----- Data provided -----

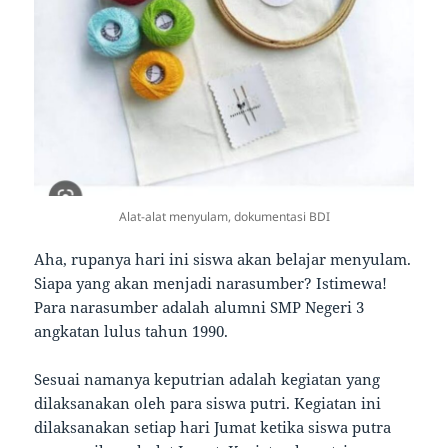
Alat-alat menyulam, dokumentasi BDI
Aha, rupanya hari ini siswa akan belajar menyulam.
Siapa yang akan menjadi narasumber? Istimewa!
Para narasumber adalah alumni SMP Negeri 3
angkatan lulus tahun 1990.
Sesuai namanya keputrian adalah kegiatan yang
dilaksanakan oleh para siswa putri. Kegiatan ini
dilaksanakan setiap hari Jumat ketika siswa putra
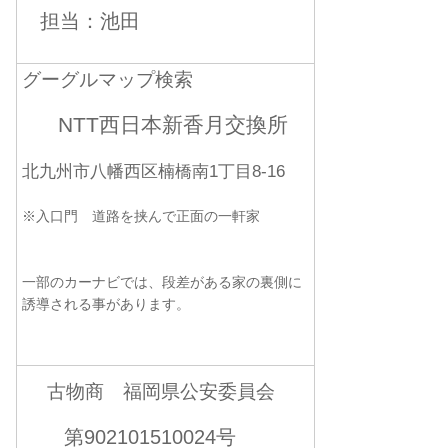
担当：池田
グーグルマップ検索
NTT西日本新香月交換所
北九州市八幡西区楠橋南1丁目8-16
※入口門 道路を挟んで正面の一軒家
一部のカーナビでは、段差がある家の裏側に
誘導される事があります。
古物商 福岡県公安委員会
第902101510024号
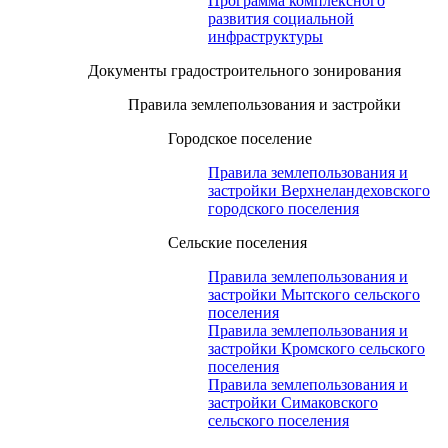
Программа комплексного
развития социальной
инфраструктуры
Документы градостроительного зонирования
Правила землепользования и застройки
Городское поселение
Правила землепользования и
застройки Верхнеландеховского
городского поселения
Сельские поселения
Правила землепользования и
застройки Мытского сельского
поселения
Правила землепользования и
застройки Кромского сельского
поселения
Правила землепользования и
застройки Симаковского
сельского поселения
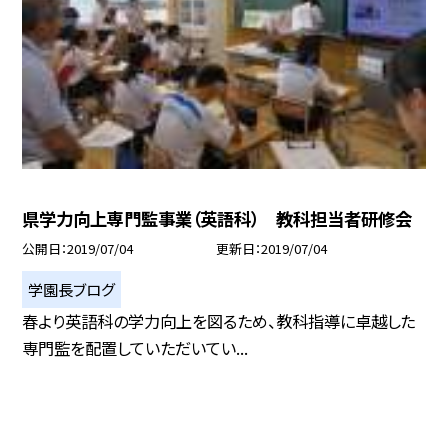
県学力向上専門監事業（英語科） 教科担当者研修会
公開日
2019/07/04
更新日
2019/07/04
学園長ブログ
春より英語科の学力向上を図るため、教科指導に卓越した
専門監を配置していただいてい...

-----

Work instructions
Restate word for word each line from the one containing "Siapa yang akan menjadi narasumber? Istimewa!" through the end of the material, pictures excluded.

Solved problem
Siapa yang akan menjadi narasumber? Istimewa!
Para narasumber adalah alumni SMP Negeri 3
angkatan lulus tahun 1990.
Sesuai namanya keputrian adalah kegiatan yang
dilaksanakan oleh para siswa putri. Kegiatan ini
dilaksanakan setiap hari Jumat ketika siswa putra
担当：池田
グーグルマップ検索
NTT西日本新香月交換所
北九州市八幡西区楠橋南1丁目8-16
※入口門 道路を挟んで正面の一軒家
一部のカーナビでは、段差がある家の裏側に
誘導される事があります。
古物商 福岡県公安委員会
第902101510024号
Программа комплексного
развития социальной
инфраструктуры
Документы градостроительного зонирования
Правила землепользования и застройки
Городское поселение
Правила землепользования и
застройки Верхнеландеховского
городского поселения
Сельские поселения
Правила землепользования и
застройки Мытского сельского
поселения
Правила землепользования и
застройки Кромского сельского
поселения
Правила землепользования и
застройки Симаковского
сельского поселения
県学力向上専門監事業（英語科） 教科担当者研修会
公開日
2019/07/04
更新日
2019/07/04
学園長ブログ
春より英語科の学力向上を図るため、教科指導に卓越した
専門監を配置していただいてい...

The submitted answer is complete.